Of all the systems installed in a building, a firestopping system is unique in that it must sit dormant until the one moment—during a fire—when it needs to function. Firestop penetrations are typically out of sight and can be easily overlooked. Yet maintaining the integrity of a building’s rated walls and floors is critical when a fire occurs. A firestopping system that is compromised cannot be trusted to contain the fire and smoke.
What is a reasonable approach to firestopping wires and cables? Start with labeling the rated wall and floor assemblies, focusing on areas where penetrations are likely to occur. Specify firestopping devices that make it easy for the cable installer not to compromise the rated wall or the firestop device. Devices that do not require an installer to remove or add caulk, inserts, or pillows are less likely to be compromised. In high-traffic areas provide enough penetration capacity to allow for added cable so new penetrations can be avoided. Label the firestop devices with their manufacturer and UL system number. Finally, the building owner must provide vigilant marshaling of all cabling installations in its building. Maintaining the integrity of the building rated walls and floors is critical when a fire occurs, and having a firestopping system that “almost” works is not good enough.
– Kuhlman has 22 years of experience in the design and construction of telecommunications infrastructure. He is a member of Consulting-Specifying Engineer’s Editorial Advisory Board.
Glossary
Annular space: The opening around the penetrating system.

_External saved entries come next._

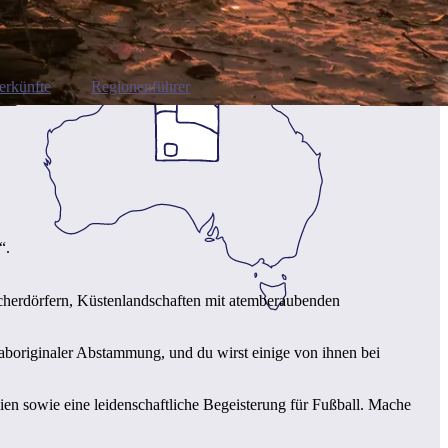
erkünfte
Regionenführer
“.
ischerdörfern, Küstenlandschaften mit atemberaubenden
aboriginaler Abstammung, und du wirst einige von ihnen bei
ien sowie eine leidenschaftliche Begeisterung für Fußball. Mache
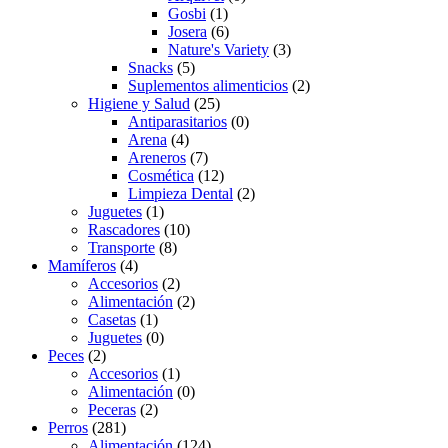
Gosbi
(1)
Josera
(6)
Nature's Variety
(3)
Snacks
(5)
Suplementos alimenticios
(2)
Higiene y Salud
(25)
Antiparasitarios
(0)
Arena
(4)
Areneros
(7)
Cosmética
(12)
Limpieza Dental
(2)
Juguetes
(1)
Rascadores
(10)
Transporte
(8)
Mamíferos
(4)
Accesorios
(2)
Alimentación
(2)
Casetas
(1)
Juguetes
(0)
Peces
(2)
Accesorios
(1)
Alimentación
(0)
Peceras
(2)
Perros
(281)
Alimentación
(124)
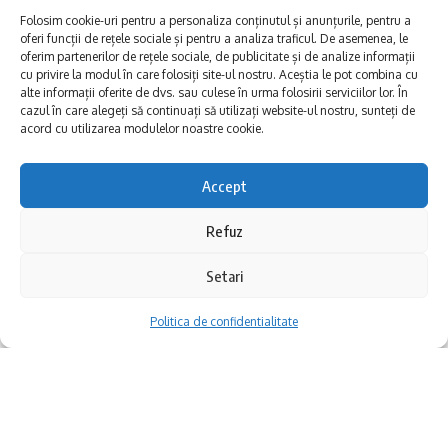
Folosim cookie-uri pentru a personaliza conținutul și anunțurile, pentru a
oferi funcții de rețele sociale și pentru a analiza traficul. De asemenea, le
oferim partenerilor de rețele sociale, de publicitate și de analize informații
cu privire la modul în care folosiți site-ul nostru. Aceștia le pot combina cu
alte informații oferite de dvs. sau culese în urma folosirii serviciilor lor. În
cazul în care alegeți să continuați să utilizați website-ul nostru, sunteți de
acord cu utilizarea modulelor noastre cookie.
Accept
În perioada 13 – 15 octombrie 2025, la nivelul
Refuz
sistemului centralizat de alimentare cu apă
Setari
din municipiul Constanța, se vor executa
lucrări complexe de conectare a magistralei
Politica de confidentialitate
cu diametrul de 800 mm reabilitate prin
Programul Operațional Infrastructură Mare
(POIM). Pentru realizarea acestora,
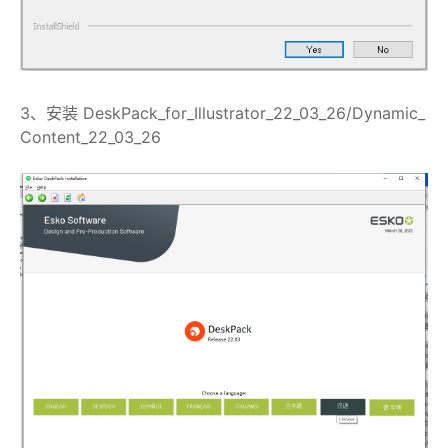
3、安装 DeskPack_for_Illustrator_22_03_26/Dynamic_
Content_22_03_26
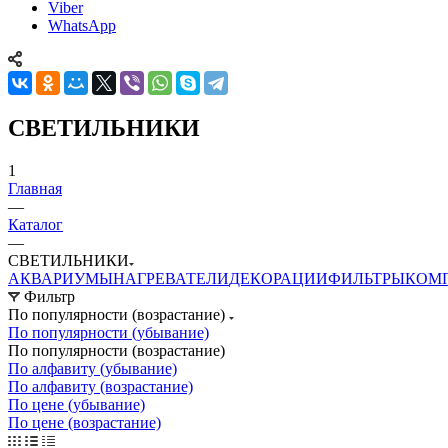
Viber
WhatsApp
СВЕТИЛЬНИКИ
1
Главная
—
Каталог
—
СВЕТИЛЬНИКИ
АКВАРИУМЫ
НАГРЕВАТЕЛИ
ДЕКОРАЦИИ
ФИЛЬТРЫ
КОМ
Фильтр
По популярности (возрастание)
По популярности (убывание)
По популярности (возрастание)
По алфавиту (убывание)
По алфавиту (возрастание)
По цене (убывание)
По цене (возрастание)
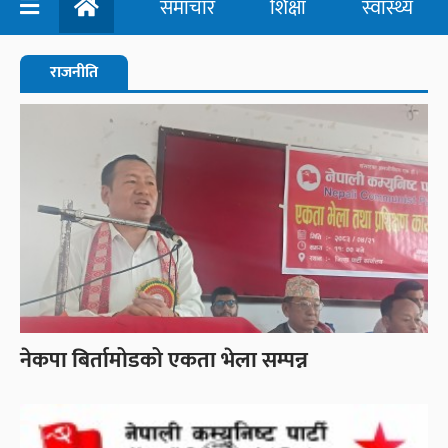
समाचार
शिक्षा
स्वास्थ्य
राजनीति
नेकपा बिर्तामोडको एकता भेला सम्पन्न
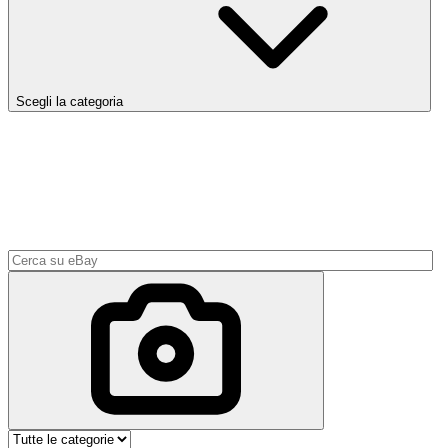
Scegli la categoria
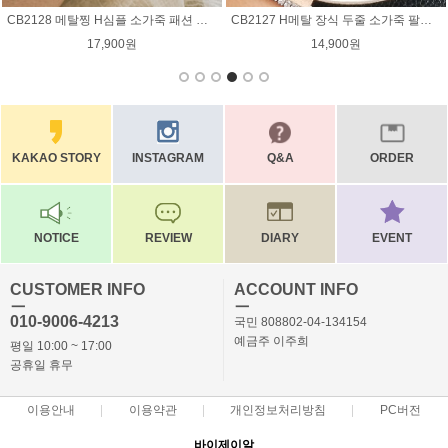
CB2118 두줄 티볼체인 가죽 팔찌 / 3컬러
CB2117 럭스 엣지 가죽 팔찌 / 4컬러
14,900원
16,900원
KAKAO STORY
INSTAGRAM
Q&A
ORDER
NOTICE
REVIEW
DIARY
EVENT
CUSTOMER INFO
ACCOUNT INFO
ㅡ
ㅡ
010-9006-4213
국민 808802-04-134154
예금주 이주희
평일 10:00 ~ 17:00
공휴일 휴무
이용안내
이용약관
개인정보처리방침
PC버전
바이제이알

F-rating: The time period that the through-penetration firestop system limits the spread of fire through the penetration when tested in accordance with ASTM E 814 or UL 1479.
Intumescent material: A material that swells and chars when exposed to flame.
T-rating: The time period that the penetration firestop system, including the penetrating item, limits the maximum temperature rise to 325 F above its initial temperate through the penetration on the non-fire side when tested in accordance with ASTM E 814 or UL 1479.
Through-penetration firestop system: An assemblage of specific materials or products that are designed, tested, and fire-resistance rated to resist for a prescribed period of time the spread of fire through penetrations. The F and T rating criteria for penetration firestop systems shall be in accordance with ASTM E 814 or UL 1479.